Most people don't realize that our planet is traveling at 107,000 km/hr or 67,000 miles/hr. I amazes me to realize how fast we are traveling through space......you can't tell from looking at the stars or the moon. You can't tell even by marking the daylight.....but looking at the canvas of the Almighty's paint brush with time lapse photography, it is impossible for me not to marvel with wonder and awe....by the beauty of it all. I found this clip and would love to see more like it...please...feel free to post.....


       
 Stargazing in the Canadian Rockies



Kev
Never regret your choices in life ! There is no way to go back to do it again and compare. Make the most and do your best with every decision you make

Charlie-brm

It explains why my hair dries so quickly after I wash it and I don't even own a blower.
If someone wants to see any images I refer to in posts, first check my gallery here. If no bueno, send me a PM. More than glad to share.
Current Model: 1990 FJ1200 3CV since 2020
Past Models: 1984 FJ1100 - 2012 to 2020
1979 XS750SF - 2005 to 2012

red

Quote from: CanDman on February 02, 2014, 10:25:35 PMMost people don't realize that our planet is traveling at 107,000 km/hr or 67,000 miles/hr. I amazes me to realize how fast we are traveling through space......you can't tell from looking at the stars or the moon. You can't tell even by marking the daylight.....but looking at the canvas of the Almighty's paint brush with time lapse photography, it is impossible for me not to marvel with wonder and awe....by the beauty of it all. I found this clip and would love to see more like it...please...feel free to post.....
Kev
Kev,

Those numbers would be roughly 0.001% of lightspeed, but yep, that's SpaceShip Earth.  
Please note, we have no escape pods aboard, so we need to take care of it.   :biggrin:  
The Sun, with the Earth and the other planets, is headed generally toward Vega, at about 140 miles per second.

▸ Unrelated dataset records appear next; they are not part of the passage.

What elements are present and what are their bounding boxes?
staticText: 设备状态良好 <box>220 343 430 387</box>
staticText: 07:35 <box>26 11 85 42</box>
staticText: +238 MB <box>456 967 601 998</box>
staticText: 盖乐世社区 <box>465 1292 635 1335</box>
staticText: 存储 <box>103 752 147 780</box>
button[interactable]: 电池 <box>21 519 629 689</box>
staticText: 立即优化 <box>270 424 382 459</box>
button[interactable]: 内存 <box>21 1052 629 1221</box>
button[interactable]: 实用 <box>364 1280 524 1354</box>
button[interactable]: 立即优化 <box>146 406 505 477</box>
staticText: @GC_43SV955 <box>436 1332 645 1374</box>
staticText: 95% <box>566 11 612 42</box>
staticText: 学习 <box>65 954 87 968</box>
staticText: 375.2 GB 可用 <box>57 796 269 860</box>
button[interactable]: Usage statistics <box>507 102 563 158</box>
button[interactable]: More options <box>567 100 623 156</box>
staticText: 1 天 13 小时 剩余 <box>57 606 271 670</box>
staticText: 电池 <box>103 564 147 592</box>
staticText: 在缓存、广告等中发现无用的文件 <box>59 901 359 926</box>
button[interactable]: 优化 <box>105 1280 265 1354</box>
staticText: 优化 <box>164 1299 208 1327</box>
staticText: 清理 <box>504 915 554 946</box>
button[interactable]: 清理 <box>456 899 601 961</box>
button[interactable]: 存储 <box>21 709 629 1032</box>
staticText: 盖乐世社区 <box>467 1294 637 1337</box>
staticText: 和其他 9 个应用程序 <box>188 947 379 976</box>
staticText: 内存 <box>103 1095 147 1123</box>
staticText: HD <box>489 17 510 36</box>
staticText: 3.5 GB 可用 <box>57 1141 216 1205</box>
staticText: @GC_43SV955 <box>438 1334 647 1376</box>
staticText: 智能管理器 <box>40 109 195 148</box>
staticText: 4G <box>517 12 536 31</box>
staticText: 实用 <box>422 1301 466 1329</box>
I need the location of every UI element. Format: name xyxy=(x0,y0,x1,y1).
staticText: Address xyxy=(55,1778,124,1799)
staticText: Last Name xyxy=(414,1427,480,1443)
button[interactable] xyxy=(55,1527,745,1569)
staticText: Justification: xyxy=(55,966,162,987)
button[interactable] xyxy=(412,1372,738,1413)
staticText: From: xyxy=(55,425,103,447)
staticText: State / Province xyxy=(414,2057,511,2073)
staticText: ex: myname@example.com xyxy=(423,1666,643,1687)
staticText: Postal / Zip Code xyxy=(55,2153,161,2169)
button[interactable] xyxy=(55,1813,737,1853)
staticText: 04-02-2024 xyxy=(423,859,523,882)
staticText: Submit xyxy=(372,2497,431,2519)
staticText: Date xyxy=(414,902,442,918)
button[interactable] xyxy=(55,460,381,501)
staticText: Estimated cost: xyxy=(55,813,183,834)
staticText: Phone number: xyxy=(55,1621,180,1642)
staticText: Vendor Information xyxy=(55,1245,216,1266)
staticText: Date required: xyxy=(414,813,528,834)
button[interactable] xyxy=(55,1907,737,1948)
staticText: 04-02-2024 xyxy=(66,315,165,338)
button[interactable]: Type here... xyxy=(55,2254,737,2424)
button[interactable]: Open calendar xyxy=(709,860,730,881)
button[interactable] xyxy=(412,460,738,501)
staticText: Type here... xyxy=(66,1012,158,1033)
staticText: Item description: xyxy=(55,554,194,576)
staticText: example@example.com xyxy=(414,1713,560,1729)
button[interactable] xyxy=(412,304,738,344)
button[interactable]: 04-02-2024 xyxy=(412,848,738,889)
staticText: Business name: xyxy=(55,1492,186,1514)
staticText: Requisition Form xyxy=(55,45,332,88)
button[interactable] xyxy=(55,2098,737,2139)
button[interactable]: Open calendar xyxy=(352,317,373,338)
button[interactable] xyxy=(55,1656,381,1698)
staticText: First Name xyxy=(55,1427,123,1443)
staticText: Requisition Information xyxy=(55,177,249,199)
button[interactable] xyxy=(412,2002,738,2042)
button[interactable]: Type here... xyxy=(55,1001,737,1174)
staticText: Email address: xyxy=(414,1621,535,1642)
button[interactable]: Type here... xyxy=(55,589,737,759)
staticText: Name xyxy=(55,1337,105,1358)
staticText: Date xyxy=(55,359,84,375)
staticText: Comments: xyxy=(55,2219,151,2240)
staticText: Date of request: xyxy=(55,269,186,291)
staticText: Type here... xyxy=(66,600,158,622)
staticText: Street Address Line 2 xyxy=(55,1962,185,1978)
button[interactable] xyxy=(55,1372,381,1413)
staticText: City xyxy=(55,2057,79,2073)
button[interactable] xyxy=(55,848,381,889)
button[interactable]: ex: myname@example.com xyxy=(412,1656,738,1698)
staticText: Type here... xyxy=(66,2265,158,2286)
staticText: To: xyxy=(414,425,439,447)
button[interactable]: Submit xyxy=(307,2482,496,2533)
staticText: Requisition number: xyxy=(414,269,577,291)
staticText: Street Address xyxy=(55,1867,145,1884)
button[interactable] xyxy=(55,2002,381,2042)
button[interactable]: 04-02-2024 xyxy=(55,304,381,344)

Our Sun is just one minor star in the outer rim of a barred-spiral galaxy, called our Milky Way galaxy, which probably looks like this:



There are hundreds of billions of stars in our Milky Way Galaxy (which is kinda puny, really, as galaxies go).  
It's a LONG way to the next closest galaxy, called Andromeda, but you can see that one without a telescope.

Twice lately, they pointed the Hubble Space Telescope at two places in the sky that looked totally empty, just black space.  
The resulting photographs were amazing.  
It seems logical that these pictures would be repeated in any possible direction that we might look, from Earth, if no other stars were in the way.  
Hang onto your hat, and use both hands:

HUBBLE TELESCOPE ULTRA DEEP FIELD. THE MOST IMPORTANT IMAGE EVER TAKEN

Cheers,
Red
Cheers,
Red

P.S. Life is too short, and health is too valuable, to ride on cheap parade-duty tires.

Capn Ron

Wow...that's just beautiful!  I spent last weekend camping out in the Mojave Desert here in Southern California.  Escaping the ambient light of Los Angeles, the sky was awash with a mind-numbing amount of stars!  I spent some time gazing up at all of them and realized that man...throughout time has done exactly the same and must have had at least as many questions as I had.  We're all just here for a brief flash of time...soak in as many stars as you can.

Cap'n Ron. . .
Cap'n Ron. . .


There are two types of people in the world...Those who put people into categories...and those who don't.

ribbert

Yep Kev, that sure is beautiful. I have also been lucky enough to view the night sky through some of the clearest air on the planet. I could not believe it. 40 years later I still have a vivid image of it in my mind. It is something that needs to be seen first hand.

Mind, I could never describe it as well as this bloke.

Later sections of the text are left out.